## About this exercise
Reproduce exactly, from the data that follows, the line with "Infinix Hot 11 Play BL-58BX", the line with "Bosa de aseo", and every line that lies between them.

## The data
--- --- ---
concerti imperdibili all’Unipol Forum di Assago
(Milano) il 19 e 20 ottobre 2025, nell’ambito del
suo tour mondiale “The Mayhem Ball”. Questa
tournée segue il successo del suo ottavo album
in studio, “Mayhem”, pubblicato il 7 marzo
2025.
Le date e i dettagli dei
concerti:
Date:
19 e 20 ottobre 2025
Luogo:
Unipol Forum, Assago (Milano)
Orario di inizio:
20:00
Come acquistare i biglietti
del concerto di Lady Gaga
--- --- ---
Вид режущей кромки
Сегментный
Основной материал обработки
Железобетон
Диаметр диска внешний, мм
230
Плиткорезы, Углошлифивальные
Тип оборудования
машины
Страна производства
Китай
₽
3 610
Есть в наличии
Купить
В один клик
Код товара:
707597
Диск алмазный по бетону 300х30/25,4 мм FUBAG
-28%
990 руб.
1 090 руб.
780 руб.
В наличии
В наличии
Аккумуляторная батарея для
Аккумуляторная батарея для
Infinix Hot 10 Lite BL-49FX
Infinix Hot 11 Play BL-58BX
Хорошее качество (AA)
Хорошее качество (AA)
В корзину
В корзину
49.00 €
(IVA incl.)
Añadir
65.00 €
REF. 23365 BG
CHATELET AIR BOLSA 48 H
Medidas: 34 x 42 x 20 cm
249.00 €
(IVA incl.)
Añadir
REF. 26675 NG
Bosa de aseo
--- --- ---
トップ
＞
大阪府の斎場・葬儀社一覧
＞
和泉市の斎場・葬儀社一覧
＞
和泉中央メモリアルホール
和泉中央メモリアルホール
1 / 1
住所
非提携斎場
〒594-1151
--- --- ---
## Worked solution
Infinix Hot 11 Play BL-58BX
Хорошее качество (AA)
Хорошее качество (AA)
В корзину
В корзину
49.00 €
(IVA incl.)
Añadir
65.00 €
REF. 23365 BG
CHATELET AIR BOLSA 48 H
Medidas: 34 x 42 x 20 cm
249.00 €
(IVA incl.)
Añadir
REF. 26675 NG
Bosa de aseo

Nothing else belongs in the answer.